[[ Information given, beginning ]]
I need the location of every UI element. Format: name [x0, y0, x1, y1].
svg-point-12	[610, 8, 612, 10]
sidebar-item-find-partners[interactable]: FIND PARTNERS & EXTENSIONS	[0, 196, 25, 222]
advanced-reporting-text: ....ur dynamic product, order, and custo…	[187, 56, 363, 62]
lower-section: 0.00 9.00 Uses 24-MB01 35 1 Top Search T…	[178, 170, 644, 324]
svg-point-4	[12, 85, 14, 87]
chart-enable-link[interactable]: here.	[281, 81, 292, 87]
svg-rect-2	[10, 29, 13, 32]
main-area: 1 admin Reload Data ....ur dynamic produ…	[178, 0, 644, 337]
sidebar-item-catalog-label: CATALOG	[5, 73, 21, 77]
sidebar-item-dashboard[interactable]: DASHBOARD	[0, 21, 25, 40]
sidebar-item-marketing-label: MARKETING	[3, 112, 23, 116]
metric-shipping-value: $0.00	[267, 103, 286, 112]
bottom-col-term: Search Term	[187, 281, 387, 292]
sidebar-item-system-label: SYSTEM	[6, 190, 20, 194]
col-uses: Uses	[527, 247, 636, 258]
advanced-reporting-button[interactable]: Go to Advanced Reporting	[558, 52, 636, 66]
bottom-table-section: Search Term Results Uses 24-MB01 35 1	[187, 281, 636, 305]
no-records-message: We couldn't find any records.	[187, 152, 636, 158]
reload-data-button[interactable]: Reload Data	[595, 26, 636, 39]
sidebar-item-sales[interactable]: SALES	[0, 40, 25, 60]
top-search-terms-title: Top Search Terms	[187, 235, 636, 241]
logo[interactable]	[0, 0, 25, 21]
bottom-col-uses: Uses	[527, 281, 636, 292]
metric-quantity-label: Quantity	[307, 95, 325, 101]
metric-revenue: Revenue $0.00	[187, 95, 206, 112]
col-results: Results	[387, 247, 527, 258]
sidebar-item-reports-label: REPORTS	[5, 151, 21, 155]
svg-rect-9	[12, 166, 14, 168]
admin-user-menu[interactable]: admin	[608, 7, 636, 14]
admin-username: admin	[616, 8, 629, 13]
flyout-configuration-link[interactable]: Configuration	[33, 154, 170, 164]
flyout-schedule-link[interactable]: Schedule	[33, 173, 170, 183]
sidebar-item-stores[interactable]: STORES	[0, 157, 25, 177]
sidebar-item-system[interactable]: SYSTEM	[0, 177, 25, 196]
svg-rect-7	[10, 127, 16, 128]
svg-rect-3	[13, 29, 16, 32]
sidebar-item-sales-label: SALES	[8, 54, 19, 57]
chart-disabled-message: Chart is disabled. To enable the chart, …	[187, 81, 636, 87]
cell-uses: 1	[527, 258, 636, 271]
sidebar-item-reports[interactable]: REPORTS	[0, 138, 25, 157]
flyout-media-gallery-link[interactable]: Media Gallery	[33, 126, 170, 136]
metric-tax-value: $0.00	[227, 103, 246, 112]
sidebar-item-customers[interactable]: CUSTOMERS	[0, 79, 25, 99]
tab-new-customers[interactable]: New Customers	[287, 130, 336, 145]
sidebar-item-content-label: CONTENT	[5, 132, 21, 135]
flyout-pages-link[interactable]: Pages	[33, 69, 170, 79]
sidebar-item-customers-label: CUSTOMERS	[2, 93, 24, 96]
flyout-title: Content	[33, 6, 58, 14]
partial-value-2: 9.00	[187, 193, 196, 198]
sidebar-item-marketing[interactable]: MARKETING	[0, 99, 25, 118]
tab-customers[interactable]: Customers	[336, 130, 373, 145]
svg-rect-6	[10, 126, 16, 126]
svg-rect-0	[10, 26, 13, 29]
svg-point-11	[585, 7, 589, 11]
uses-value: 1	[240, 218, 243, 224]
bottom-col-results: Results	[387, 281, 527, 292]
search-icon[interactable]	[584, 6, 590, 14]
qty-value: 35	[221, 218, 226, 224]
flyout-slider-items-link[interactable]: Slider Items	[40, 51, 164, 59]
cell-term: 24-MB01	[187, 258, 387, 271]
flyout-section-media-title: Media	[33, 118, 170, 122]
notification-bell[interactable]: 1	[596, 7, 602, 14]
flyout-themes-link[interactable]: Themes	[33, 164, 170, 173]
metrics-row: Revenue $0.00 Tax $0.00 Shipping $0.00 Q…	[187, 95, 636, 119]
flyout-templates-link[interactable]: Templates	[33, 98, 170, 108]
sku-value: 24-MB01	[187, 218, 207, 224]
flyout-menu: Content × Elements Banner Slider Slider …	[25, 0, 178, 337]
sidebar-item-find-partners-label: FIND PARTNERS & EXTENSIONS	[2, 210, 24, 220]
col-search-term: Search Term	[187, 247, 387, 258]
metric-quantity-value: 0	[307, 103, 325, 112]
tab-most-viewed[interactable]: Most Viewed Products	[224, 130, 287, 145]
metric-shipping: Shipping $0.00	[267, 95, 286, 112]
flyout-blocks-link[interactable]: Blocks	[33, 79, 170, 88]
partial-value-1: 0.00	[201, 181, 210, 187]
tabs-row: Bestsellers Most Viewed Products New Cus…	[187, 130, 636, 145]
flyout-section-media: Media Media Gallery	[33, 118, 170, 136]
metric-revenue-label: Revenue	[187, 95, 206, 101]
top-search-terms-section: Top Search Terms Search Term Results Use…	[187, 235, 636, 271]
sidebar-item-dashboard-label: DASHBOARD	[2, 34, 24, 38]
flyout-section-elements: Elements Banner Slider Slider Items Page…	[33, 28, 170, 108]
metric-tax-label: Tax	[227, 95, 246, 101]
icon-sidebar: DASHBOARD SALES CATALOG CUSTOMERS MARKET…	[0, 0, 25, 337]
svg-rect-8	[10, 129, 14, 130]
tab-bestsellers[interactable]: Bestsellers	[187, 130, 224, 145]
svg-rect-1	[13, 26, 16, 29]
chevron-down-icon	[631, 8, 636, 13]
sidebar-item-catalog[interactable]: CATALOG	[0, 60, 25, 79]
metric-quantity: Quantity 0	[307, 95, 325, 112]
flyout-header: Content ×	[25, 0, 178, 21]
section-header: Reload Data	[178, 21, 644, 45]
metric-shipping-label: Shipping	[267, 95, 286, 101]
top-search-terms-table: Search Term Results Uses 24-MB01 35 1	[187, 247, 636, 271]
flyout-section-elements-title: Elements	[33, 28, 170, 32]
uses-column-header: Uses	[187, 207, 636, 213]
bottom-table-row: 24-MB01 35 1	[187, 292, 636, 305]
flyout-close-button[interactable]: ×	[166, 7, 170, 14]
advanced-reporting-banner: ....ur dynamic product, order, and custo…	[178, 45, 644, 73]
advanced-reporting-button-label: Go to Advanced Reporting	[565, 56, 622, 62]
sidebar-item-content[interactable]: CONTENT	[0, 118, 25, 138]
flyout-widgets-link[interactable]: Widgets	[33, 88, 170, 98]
[[ Information given, end ]]
[[ Information given, beginning ]]
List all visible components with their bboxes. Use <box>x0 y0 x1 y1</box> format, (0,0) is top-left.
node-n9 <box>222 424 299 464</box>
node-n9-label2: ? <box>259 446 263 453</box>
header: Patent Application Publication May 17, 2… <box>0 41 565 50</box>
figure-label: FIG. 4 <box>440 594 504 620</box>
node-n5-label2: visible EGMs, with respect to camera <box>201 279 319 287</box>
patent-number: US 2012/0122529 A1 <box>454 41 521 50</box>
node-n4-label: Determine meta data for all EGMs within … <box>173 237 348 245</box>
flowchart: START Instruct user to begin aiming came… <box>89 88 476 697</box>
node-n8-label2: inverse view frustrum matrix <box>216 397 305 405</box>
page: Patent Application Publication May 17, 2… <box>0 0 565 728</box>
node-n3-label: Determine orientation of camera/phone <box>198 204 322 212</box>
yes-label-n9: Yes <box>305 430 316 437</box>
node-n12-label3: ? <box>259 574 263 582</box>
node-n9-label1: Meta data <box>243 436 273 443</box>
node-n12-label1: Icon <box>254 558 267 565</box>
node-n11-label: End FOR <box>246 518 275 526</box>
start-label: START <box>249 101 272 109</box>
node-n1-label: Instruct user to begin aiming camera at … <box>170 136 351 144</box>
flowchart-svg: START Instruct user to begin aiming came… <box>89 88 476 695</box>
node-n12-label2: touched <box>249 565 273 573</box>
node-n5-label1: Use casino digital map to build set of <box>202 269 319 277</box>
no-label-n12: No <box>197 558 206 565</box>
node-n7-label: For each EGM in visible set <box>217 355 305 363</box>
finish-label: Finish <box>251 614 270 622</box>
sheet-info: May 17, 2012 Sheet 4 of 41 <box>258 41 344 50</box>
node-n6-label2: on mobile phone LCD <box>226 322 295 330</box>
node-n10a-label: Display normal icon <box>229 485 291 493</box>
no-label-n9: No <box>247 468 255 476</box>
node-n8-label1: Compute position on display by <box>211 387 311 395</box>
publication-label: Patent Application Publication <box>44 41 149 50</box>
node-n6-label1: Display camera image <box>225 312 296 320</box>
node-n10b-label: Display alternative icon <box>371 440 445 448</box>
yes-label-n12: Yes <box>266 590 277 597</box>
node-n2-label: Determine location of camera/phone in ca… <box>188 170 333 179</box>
[[ Information given, end ]]
[[ Information given, beginning ]]
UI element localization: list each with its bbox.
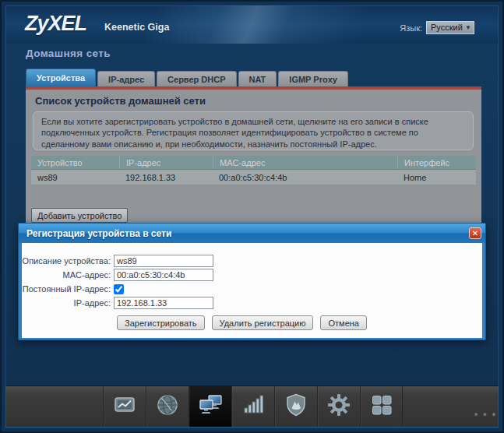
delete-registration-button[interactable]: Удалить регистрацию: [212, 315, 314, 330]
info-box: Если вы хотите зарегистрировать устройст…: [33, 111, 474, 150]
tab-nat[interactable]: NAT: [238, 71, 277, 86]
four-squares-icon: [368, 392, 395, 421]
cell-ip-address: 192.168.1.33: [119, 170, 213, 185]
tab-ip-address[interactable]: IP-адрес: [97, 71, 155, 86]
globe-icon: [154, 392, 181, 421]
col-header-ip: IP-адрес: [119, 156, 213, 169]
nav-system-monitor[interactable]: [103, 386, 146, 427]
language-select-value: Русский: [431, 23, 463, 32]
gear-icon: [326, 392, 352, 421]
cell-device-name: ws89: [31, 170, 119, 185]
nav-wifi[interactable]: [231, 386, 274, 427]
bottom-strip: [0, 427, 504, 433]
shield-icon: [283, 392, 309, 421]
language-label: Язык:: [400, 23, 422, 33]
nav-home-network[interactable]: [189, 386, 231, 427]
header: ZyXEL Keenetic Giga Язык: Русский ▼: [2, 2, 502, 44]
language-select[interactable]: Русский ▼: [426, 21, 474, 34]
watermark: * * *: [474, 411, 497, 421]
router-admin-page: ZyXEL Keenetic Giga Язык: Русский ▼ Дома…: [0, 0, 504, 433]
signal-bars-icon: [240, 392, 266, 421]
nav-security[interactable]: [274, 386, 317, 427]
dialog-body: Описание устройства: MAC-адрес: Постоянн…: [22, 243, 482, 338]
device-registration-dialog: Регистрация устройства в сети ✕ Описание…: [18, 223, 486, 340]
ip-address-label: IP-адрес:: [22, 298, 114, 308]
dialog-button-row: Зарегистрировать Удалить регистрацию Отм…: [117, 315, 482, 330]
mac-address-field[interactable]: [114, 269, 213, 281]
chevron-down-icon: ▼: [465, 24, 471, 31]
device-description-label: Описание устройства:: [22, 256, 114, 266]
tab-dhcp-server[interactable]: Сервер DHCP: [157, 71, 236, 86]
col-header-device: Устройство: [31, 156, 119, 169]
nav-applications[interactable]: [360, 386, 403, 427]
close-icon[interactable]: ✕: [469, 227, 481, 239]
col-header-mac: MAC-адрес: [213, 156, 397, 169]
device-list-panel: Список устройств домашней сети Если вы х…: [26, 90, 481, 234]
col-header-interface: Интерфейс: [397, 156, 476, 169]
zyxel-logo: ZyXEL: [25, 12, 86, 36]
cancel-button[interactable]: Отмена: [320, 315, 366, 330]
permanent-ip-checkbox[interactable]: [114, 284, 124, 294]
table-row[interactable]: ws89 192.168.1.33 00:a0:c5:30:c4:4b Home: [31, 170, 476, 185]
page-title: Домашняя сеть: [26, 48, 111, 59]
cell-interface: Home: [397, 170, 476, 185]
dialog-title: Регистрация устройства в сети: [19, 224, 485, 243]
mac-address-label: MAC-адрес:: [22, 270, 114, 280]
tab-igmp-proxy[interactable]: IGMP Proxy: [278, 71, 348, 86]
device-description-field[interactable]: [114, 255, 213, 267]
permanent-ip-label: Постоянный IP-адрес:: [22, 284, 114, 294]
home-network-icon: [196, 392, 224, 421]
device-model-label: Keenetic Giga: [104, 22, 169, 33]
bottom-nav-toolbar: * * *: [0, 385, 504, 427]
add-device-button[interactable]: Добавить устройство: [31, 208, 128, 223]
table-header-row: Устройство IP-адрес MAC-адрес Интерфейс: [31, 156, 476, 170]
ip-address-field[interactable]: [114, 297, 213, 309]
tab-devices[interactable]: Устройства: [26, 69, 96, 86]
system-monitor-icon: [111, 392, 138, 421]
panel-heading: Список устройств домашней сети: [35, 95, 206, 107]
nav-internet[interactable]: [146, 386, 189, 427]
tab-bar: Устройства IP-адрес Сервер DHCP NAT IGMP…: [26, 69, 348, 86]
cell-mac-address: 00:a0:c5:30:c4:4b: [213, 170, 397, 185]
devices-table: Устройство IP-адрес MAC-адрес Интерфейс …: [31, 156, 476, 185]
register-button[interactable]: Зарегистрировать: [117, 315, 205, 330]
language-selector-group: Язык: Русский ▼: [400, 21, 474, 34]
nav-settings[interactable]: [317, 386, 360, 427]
[[ Information given, end ]]
*Exercise instructions*.
Scan the material for lines with the word "order", and copy each line you find.

*Result*.
advanced-reporting-text: ....ur dynamic product, order, and custo…	[187, 56, 363, 62]
advanced-reporting-banner: ....ur dynamic product, order, and custo…	[178, 45, 644, 73]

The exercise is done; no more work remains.